◆ **What to work on**: Of the lines below, write out exactly those from the line with "hari ini. Keingin" through the line with "Dengan Aplikasi ini", both included, and skip the rest.

━━━━━ Data ━━━━━

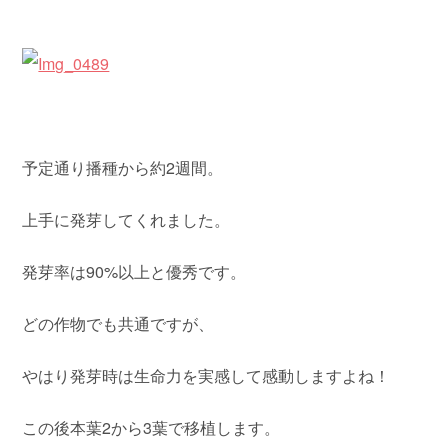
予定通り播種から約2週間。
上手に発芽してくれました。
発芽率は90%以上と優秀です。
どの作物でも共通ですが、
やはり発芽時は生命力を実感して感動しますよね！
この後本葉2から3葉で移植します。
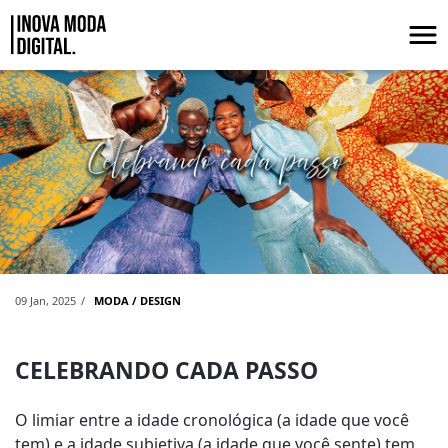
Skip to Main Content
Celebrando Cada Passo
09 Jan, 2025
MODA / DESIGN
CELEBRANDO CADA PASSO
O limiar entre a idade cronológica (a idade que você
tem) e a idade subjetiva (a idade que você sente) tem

━━━━━
━━━━━ Data ━━━━━

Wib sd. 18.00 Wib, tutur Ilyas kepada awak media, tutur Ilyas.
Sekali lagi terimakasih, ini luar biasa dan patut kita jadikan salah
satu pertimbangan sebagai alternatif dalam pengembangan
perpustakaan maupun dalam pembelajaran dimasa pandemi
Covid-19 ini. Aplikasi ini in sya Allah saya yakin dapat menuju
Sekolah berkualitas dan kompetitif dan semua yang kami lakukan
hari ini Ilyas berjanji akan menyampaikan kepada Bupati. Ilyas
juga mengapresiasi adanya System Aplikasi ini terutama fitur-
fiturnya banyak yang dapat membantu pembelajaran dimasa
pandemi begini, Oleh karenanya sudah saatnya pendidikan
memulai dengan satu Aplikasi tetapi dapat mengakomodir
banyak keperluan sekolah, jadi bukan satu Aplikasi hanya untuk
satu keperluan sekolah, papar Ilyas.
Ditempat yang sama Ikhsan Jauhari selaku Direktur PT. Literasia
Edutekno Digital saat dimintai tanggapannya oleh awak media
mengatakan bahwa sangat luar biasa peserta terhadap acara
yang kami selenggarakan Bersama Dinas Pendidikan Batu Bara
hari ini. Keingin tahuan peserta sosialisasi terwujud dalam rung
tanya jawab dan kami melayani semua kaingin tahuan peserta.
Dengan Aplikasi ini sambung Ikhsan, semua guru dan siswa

━━━━━
━━━━━ Data ━━━━━

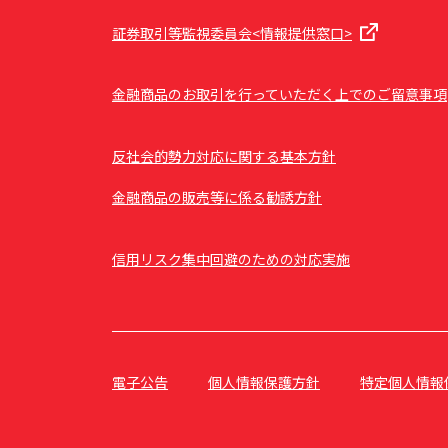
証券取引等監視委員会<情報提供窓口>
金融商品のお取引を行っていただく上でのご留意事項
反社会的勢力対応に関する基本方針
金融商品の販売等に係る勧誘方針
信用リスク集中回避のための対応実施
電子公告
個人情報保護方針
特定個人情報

━━━━━

◆ **Answer box**:
hari ini. Keingin tahuan peserta sosialisasi terwujud dalam rung
tanya jawab dan kami melayani semua kaingin tahuan peserta.
Dengan Aplikasi ini sambung Ikhsan, semua guru dan siswa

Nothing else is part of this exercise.